Chargebacks can happen for a number of reasons, including:

  • Customer didn’t receive the product or service
  • Customer receives a product that is different from what they ordered and paid for
  • Customer doesn’t recognize the merchant’s name or the purchase on their billing statement
  • Customer is double-billed, billed for an incorrect  amount or some other clerical error
  • Customer claims the purchase was not authorized or was made as a result of identity theft

For most credit card transactions, customers have up to 120 days from the date of the sale or the date the service was rendered to dispute a charge.  Once a dispute is opened, resolving it can take 90 days or longer, during which time the funds are withheld from the merchant’s bank account. 

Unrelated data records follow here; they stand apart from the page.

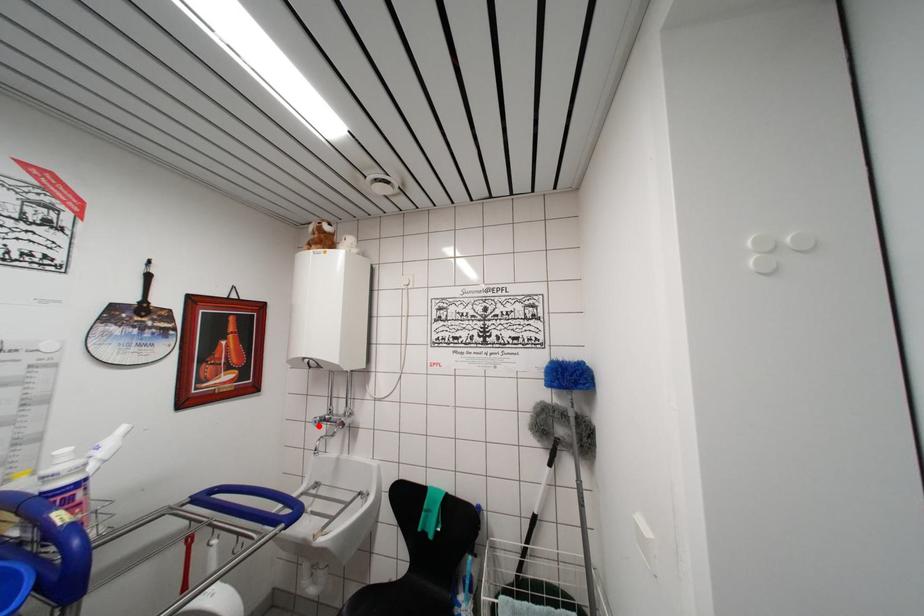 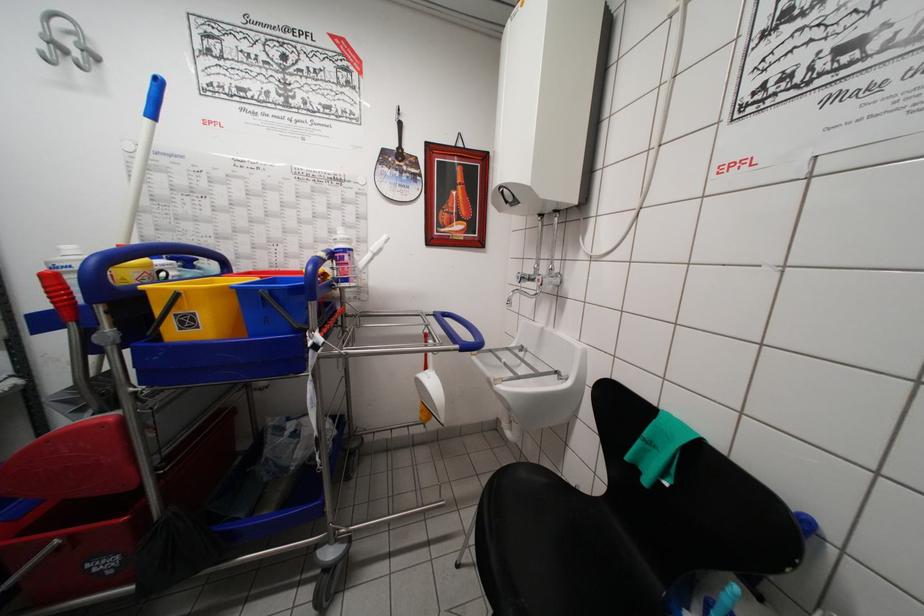 Question: I am providing you with two images of the same scene from different viewpoints. Given a red point in image1, look at the same physical point in image2. Is it:

Choices:
 (A) Closer to the viewpoint
 (B) Farther from the viewpoint

Answer: (A) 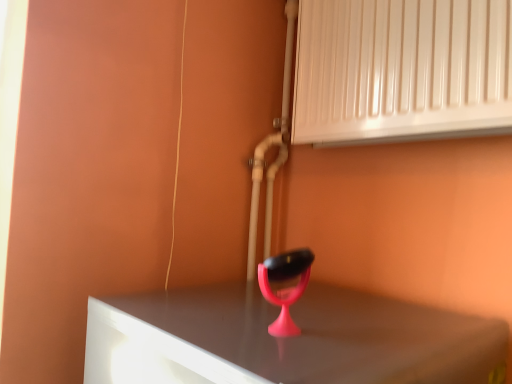 Question: Is pink plastic table lamp at center positioned before white glossy radiator at upper right?

Choices:
 (A) no
 (B) yes

Answer: (B)

Question: From a real-world perspective, does pink plastic table lamp at center sit lower than white glossy radiator at upper right?

Choices:
 (A) yes
 (B) no

Answer: (A)

Question: Considering the relative positions of pink plastic table lamp at center and white glossy radiator at upper right in the image provided, is pink plastic table lamp at center to the left of white glossy radiator at upper right from the viewer's perspective?

Choices:
 (A) no
 (B) yes

Answer: (B)

Question: Does pink plastic table lamp at center have a lesser width compared to white glossy radiator at upper right?

Choices:
 (A) no
 (B) yes

Answer: (B)

Question: Does pink plastic table lamp at center appear on the right side of white glossy radiator at upper right?

Choices:
 (A) yes
 (B) no

Answer: (B)

Question: Is pink plastic table lamp at center wider than white glossy radiator at upper right?

Choices:
 (A) no
 (B) yes

Answer: (A)

Question: Is white glossy radiator at upper right oriented towards pink plastic table lamp at center?

Choices:
 (A) no
 (B) yes

Answer: (A)

Question: Considering the relative sizes of white glossy radiator at upper right and pink plastic table lamp at center in the image provided, is white glossy radiator at upper right wider than pink plastic table lamp at center?

Choices:
 (A) no
 (B) yes

Answer: (B)

Question: Can you confirm if white glossy radiator at upper right is smaller than pink plastic table lamp at center?

Choices:
 (A) yes
 (B) no

Answer: (B)

Question: Would you say white glossy radiator at upper right is outside pink plastic table lamp at center?

Choices:
 (A) no
 (B) yes

Answer: (B)

Question: Is pink plastic table lamp at center surrounded by white glossy radiator at upper right?

Choices:
 (A) yes
 (B) no

Answer: (B)

Question: Are white glossy radiator at upper right and pink plastic table lamp at center beside each other?

Choices:
 (A) no
 (B) yes

Answer: (A)

Question: From a real-world perspective, is pink plastic table lamp at center above or below white glossy radiator at upper right?

Choices:
 (A) below
 (B) above

Answer: (A) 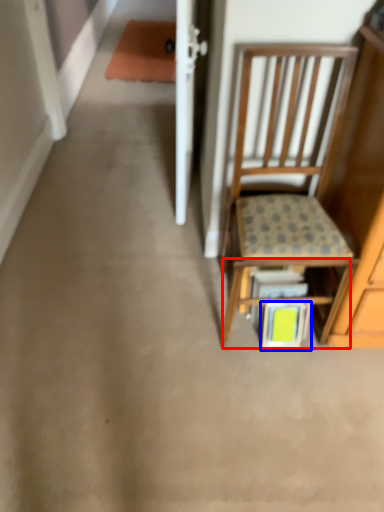 Question: Which point is further to the camera, shelf (highlighted by a red box) or book (highlighted by a blue box)?

Choices:
 (A) shelf
 (B) book

Answer: (B) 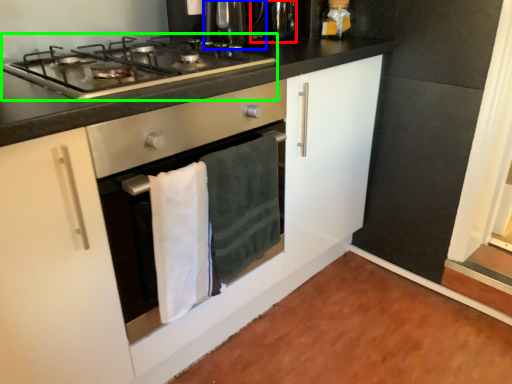 Question: Which object is the closest to the appliance (highlighted by a red box)? Choose among these: coffee machine (highlighted by a blue box) or gas stove (highlighted by a green box).

Choices:
 (A) coffee machine
 (B) gas stove

Answer: (A) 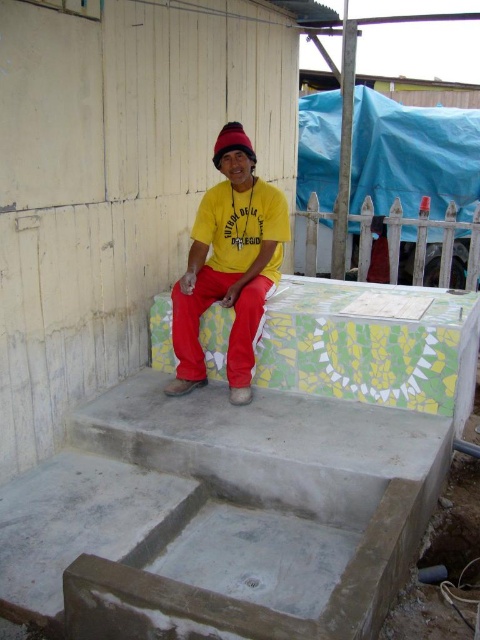 Can you confirm if concrete stairs at center is taller than knitted woolen beanie at center?

Yes, concrete stairs at center is taller than knitted woolen beanie at center.

Which is above, concrete stairs at center or knitted woolen beanie at center?

knitted woolen beanie at center is higher up.

Between point (311, 564) and point (254, 163), which one is positioned in front?

Point (311, 564) is in front.

You are a GUI agent. You are given a task and a screenshot of the screen. Output one action in this format:
    pyautogui.click(x=<x>, y=<y>)
    Task: Click on the concrete stairs at center
    This screenshot has width=480, height=640.
    Given the screenshot: What is the action you would take?
    pyautogui.click(x=230, y=509)

From the picture: Is yellow matte shirt at center bigger than knitted woolen beanie at center?

Yes.

Is yellow matte shirt at center taller than knitted woolen beanie at center?

Indeed, yellow matte shirt at center has a greater height compared to knitted woolen beanie at center.

Locate an element on the screen. The height and width of the screenshot is (640, 480). yellow matte shirt at center is located at coordinates coord(228,266).

Does concrete stairs at center appear on the left side of yellow matte shirt at center?

Correct, you'll find concrete stairs at center to the left of yellow matte shirt at center.

Is point (113, 422) in front of point (278, 216)?

Yes, point (113, 422) is in front of point (278, 216).

The width and height of the screenshot is (480, 640). What do you see at coordinates (230, 509) in the screenshot?
I see `concrete stairs at center` at bounding box center [230, 509].

You are a GUI agent. You are given a task and a screenshot of the screen. Output one action in this format:
    pyautogui.click(x=<x>, y=<y>)
    Task: Click on the concrete stairs at center
    This screenshot has width=480, height=640.
    Given the screenshot: What is the action you would take?
    pyautogui.click(x=230, y=509) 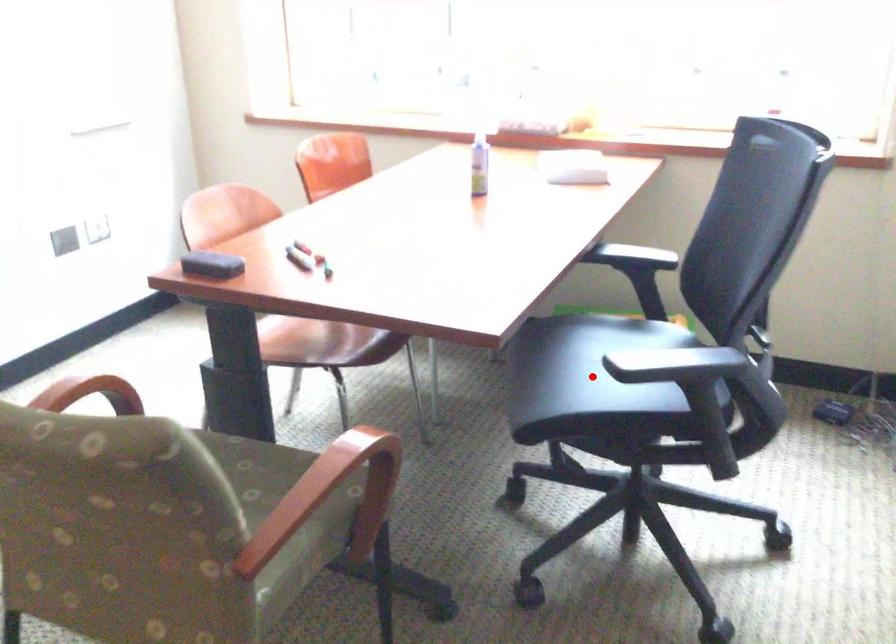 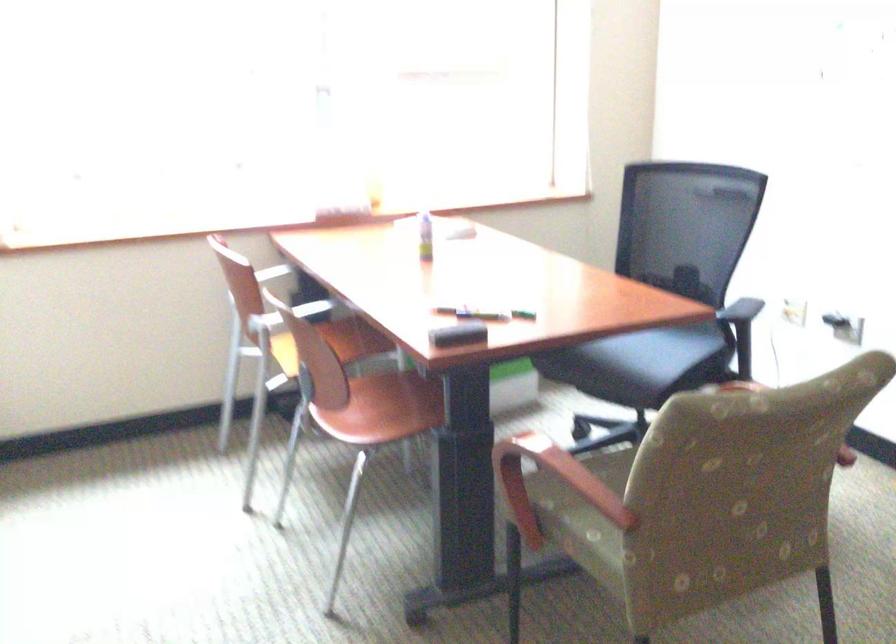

Understanding the Chargeback Procedure

When a chargeback is initiated by a customer, their bank reverses the sale, sending the transaction back to the merchant’s bank and provisionally crediting the customer’s credit card account for the amount of the purchase.  Credit card chargeback rules may be different for every credit card network, and issuing banks usually let the customer know what rules they must follow for handling a chargeback dispute and what they should expect during the process.  Similarly, once the chargeback notice reaches the acquiring bank, the acquiring bank will educate the merchant on their rights and responsibilities in the process.  It is important for merchants to adhere to these rules to protect their rights.   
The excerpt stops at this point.